Миссис Макглинт отступила назад, освобождая проход, и Лафайет вошел в мрачный, пропахший капустой коридор.

– Я знаю, вам надо заниматься вашей наукой, поэтому не буду больше задерживать.

Она повернулась и, пыхтя, поплыла по коридору. О'Лири облегченно вздохнул и стал подниматься по лестнице.

За занавеской, на полке в стенном шкафчике, где раньше хранились швабры и который Лафайет приспособил под кладовку, стояла двухфунтовая банка тянучек, бутылка кетчупа, банка консервированного супа и две банки рыбных консервов.

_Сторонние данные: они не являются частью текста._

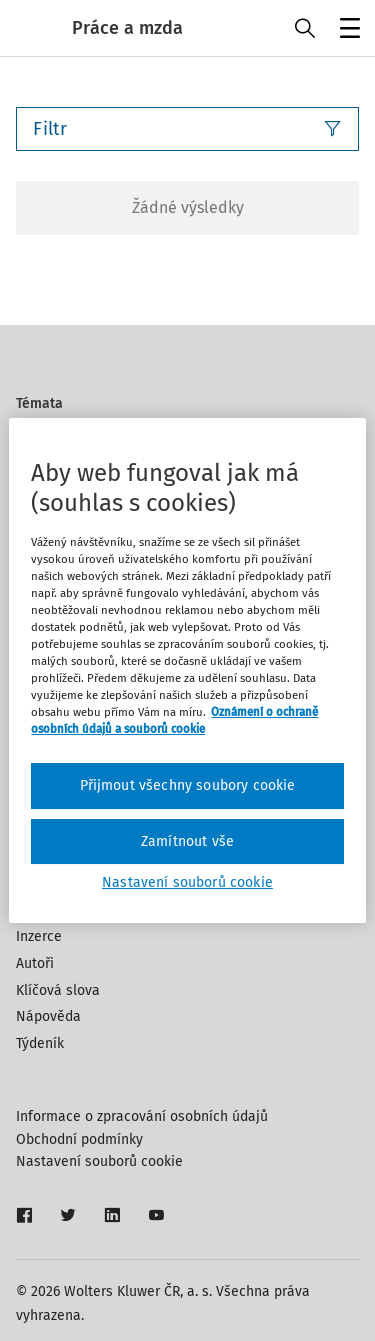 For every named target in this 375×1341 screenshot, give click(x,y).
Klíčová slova (58, 990)
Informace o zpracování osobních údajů (142, 1116)
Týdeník (40, 1043)
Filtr (187, 129)
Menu (346, 30)
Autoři (35, 963)
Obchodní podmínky (79, 1139)
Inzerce (39, 936)
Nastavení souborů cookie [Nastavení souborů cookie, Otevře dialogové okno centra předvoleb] (187, 882)
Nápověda (48, 1016)
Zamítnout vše (187, 841)
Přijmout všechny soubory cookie (188, 785)
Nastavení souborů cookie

– Вообще-то я не люблю сардины, – признался он себе, разворачивая тянучку. – Жаль, что они не консервируют консомэ о'бер бланк эрмитаж. Придется довольствоваться простым супом из лапши.

О'Лири поставил разогреваться кастрюлю с супом, достал пиво из маленького холодильника и вскрыл его.

Ожидая, пока согреется суп, Лафайет доел конфету, выпил пиво, потом достал тарелку, налил суп и положил две сардинки на крекер. Приступив к трапезе, О'Лири вновь вернулся к книге. Это был толстый пропыленный том в переплете из поблекшей, когда-то темно-синей, кожи. Тисненые золотом буквы на корешке были едва различимы.

Сдув пыль, О'Лири осторожно раскрыл книгу, старый переплет заскрипел. На титульном листе было написано:

«Месмеризм, теория и практика, или Нераскрытые загадки древних народов. Сочинение господина профессора, доктора Ганса Йозефа Шиммеркопфа, Доктора богословия, Доктора философии, Доктора литературы, Магистра гуманитарных наук, Бакалавра естественных наук. Адъюнкт-профессора психологических наук и натуральной философии. Гомеопатический институт в Вене, 1888 год».

О'Лири быстро перелистал страницы из папиросной бумаги, заполненные мелкими буквами.

Похоже, скучная вещь. В конце концов, это единственная в библиотеке книга по гипнотизму, которую он еще не читал. Все равно заняться больше нечем.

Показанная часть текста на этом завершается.